Keya Seth in Dhaka
Did you know that fragrance has the power to heal? We're talking aroma therapy, folks, and its now available in Dhaka. Eminent Indian aroma therapist, cosmetologist and Ayurvedic practitioner Dr. Keya Seth has just visited Dhaka, courtesy of Hairobics the beauty salon.
Aroma therapy is the use of fragrant essential oils and herbs to promote natural healing and health. The use of pleasing, scented herbs for their medicinal and spiritual properties has been recorded since ancient Egypt and Babylon. Egyptian pharaohs were embalmed using herb oils to purify their bodies for the afterlife, while Egyptian priests used oils and incense in their duties as healers.

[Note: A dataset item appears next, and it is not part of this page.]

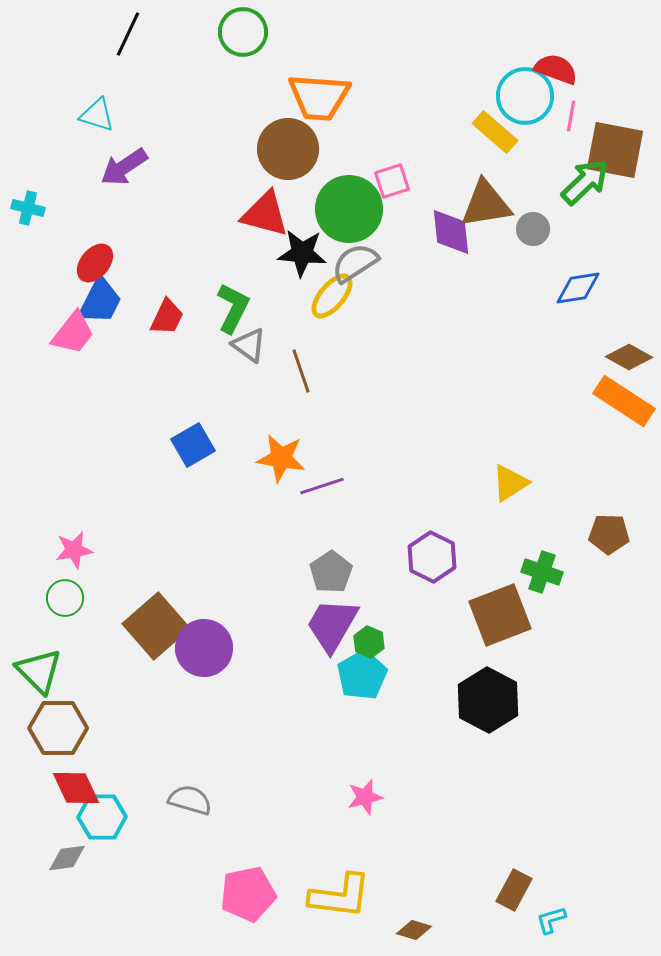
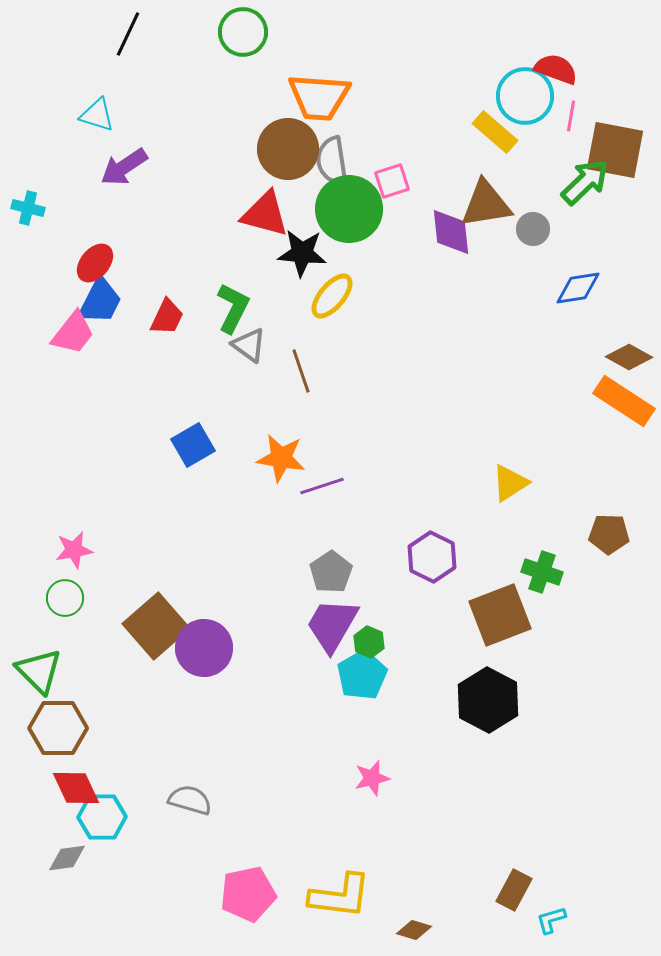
gray semicircle at (355, 263): moved 23 px left, 102 px up; rotated 66 degrees counterclockwise
pink star at (365, 797): moved 7 px right, 19 px up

Seth has years of experience in treating different cosmetic as well as chronic problems of skin and hair for thousands of male and female patients in her beauty clinic “Priya Darshini”. While visiting Dhaka she gave special training to the beauty experts of Hairobics. This June the salon will open up special skin care and aroma therapy zone for men.
FID's fashion course
The Fashion Institute of Designing Ltd (FID), a premier Fashion School at Dhaka, affiliated with ALT Training College, Bangalore, India invites the creative minds to join their 9th batch of 1 Year Diploma Course on Fashion Designing.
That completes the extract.